Prompt:
Whenever a line in the data holds the string "Advanced", pull that line out.

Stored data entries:
..............................

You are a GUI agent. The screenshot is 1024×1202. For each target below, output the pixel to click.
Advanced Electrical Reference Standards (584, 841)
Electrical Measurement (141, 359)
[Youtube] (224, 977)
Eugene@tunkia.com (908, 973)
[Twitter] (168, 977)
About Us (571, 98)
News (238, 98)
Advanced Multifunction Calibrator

..............................

Exercise answer:
Advanced Electrical Reference Standards (584, 841)
Advanced Multifunction Calibrator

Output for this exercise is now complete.